Which category you fall in was likely determined when you set up your brokerage account, and it affects how companies are allowed to communicate with you. Here's a primer on what it means to be a non-objecting beneficial owner.

Who exactly is a non-objecting beneficial owner?
If you own stock in a company but don't actually hold the paper shares, meaning a brokerage holds the shares for you, you are a beneficial owner of those shares. As a beneficial owner, you can either object to your brokerage sharing your name, mailing address, and share amount with the company itself; or you can not object to sharing that information. If you don't object, you're a non-objecting beneficial owner.

The SEC explains the distinction like this:  

Under Securities and Exchange Commission (SEC) rules, companies mainly communicate with beneficial owners through broker or bank intermediaries.
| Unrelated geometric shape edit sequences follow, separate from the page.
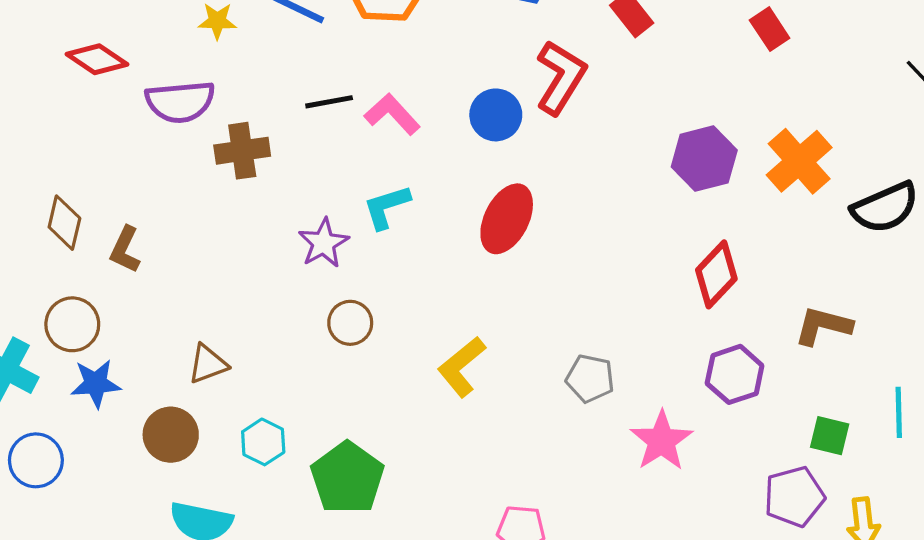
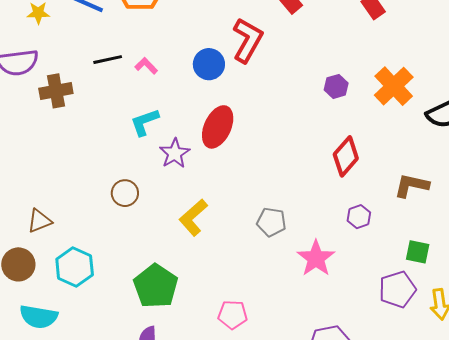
pink L-shape: (392, 114) -> (146, 66), size x0.7
purple hexagon: (704, 159) -> (336, 86), size x0.6
purple star: (324, 243) -> (175, 153), moved
purple hexagon: (735, 374) -> (359, 217), size x0.7
cyan hexagon: (263, 442) -> (75, 267), size x1.4
green pentagon: (347, 478) -> (156, 286), moved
Intermediaries are prohibited from disclosing to a company the identity of beneficial owners who object to that disclosure (objecting beneficial owners or OBOs), and the company cannot contact OBOs directly. The company may contact directly shareowners who do not object (non-objecting beneficial owners or NOBOs), but SEC rules nonetheless require that proxy materials be forwarded to them by the intermediaries. The OBO/NOBO distinction impedes company communications with beneficial owners and communications among shareowners.
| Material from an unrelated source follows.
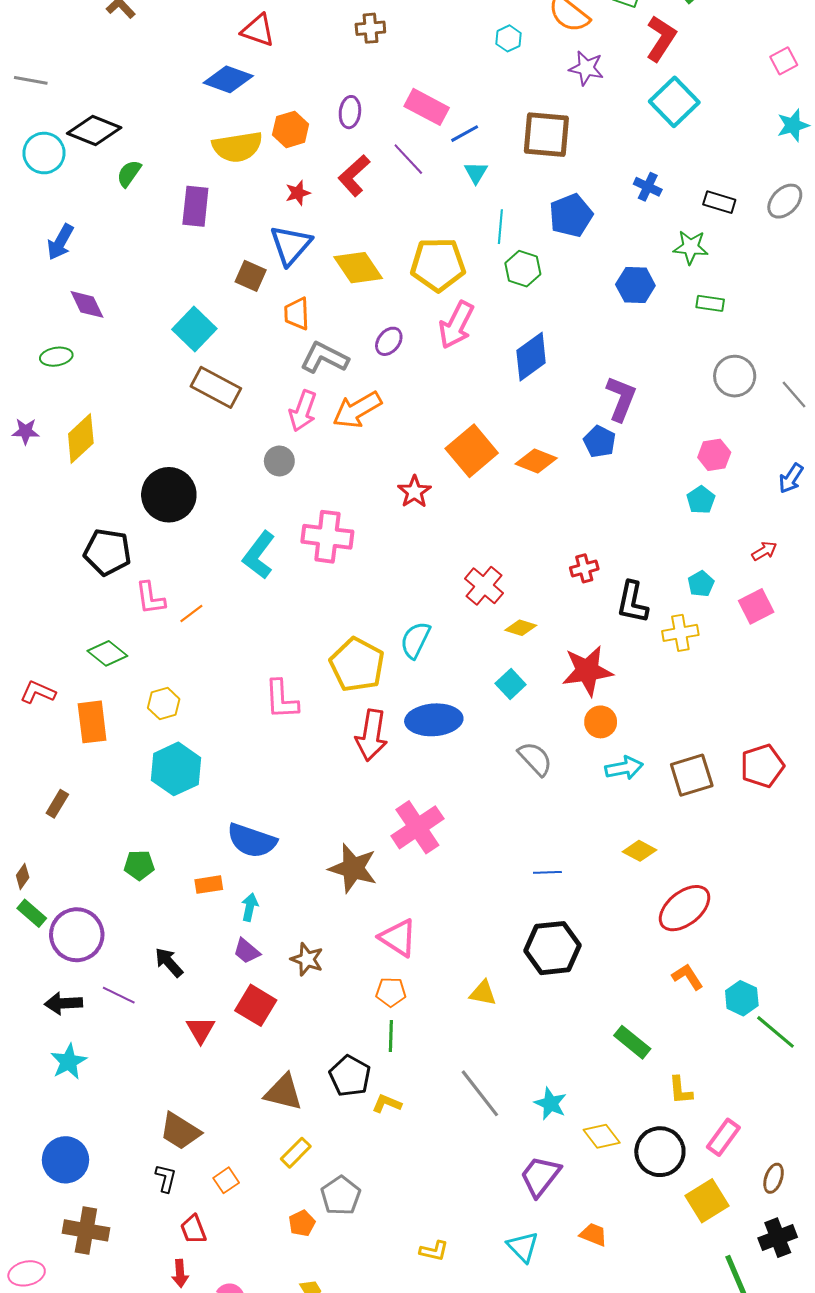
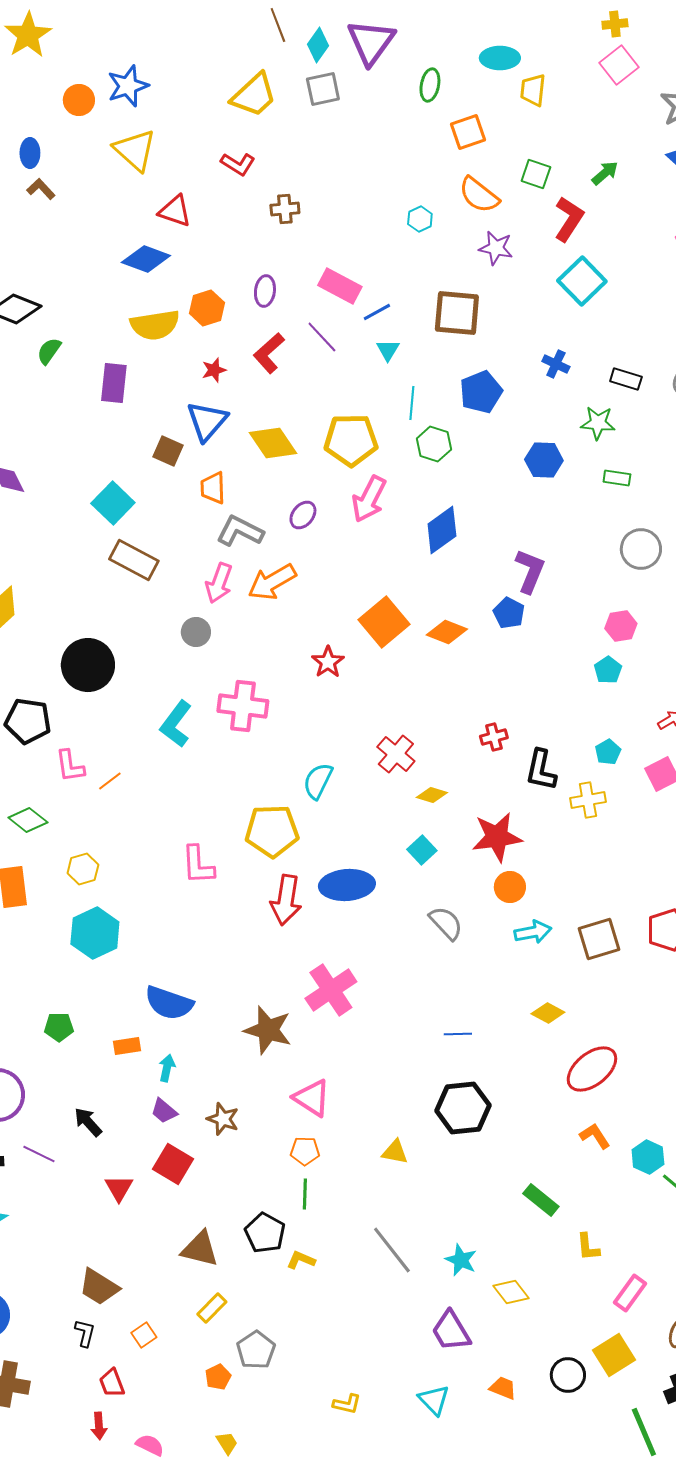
cyan semicircle: (415, 640) -> (318, 781), moved
yellow pentagon: (357, 665) -> (272, 831), turned -30
black circle: (660, 1152) -> (568, 1375), moved, size x0.7
purple trapezoid: (540, 1176) -> (451, 1331), turned -69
This structure means that there's an intermediary between you and a company, reducing potential solicitation (or just annoying communication) from companies. But that's not the way all companies want it.
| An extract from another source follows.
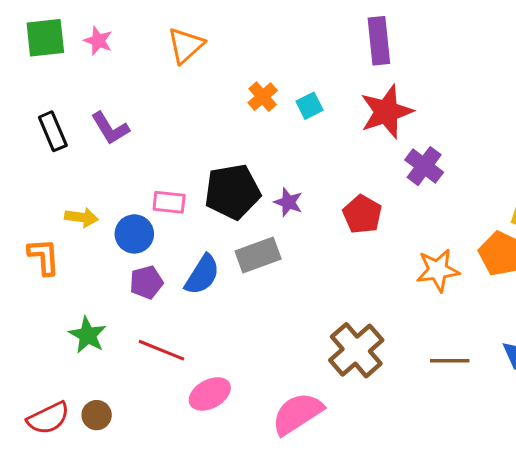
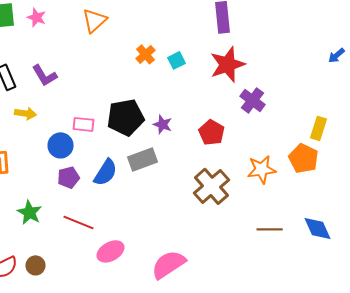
yellow arrow: (82, 217) -> (26, 113), moved
brown cross: (356, 350) -> (212, 186), moved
Companies will often want to communicate with you to persuade you to vote a certain way in proxy votes or other shareholder items. By mailing, emailing, or calling you directly they could cut costs and be more effective in swaying your vote their way.

This could also lead to a certain level of corporate spam if companies communicate too much. So there's a balance to be achieved.

The SEC has considered changing the non-objecting beneficial owner category to allow more free communication between companies and their shareholders, but for now your broker will likely act as a middleman, delivering communications to you and voting materials as they come in.

It's not all bad being a non-objecting beneficial owner
Really, the only difference between an objecting beneficial owner and a non-objecting beneficial owner is how much a company whose shares you own knows about you. It probably makes no difference in the way you invest or how you would vote in proxy votes. But it may affect the way companies communicate with you, and that's something worth knowing when you set up your brokerage account.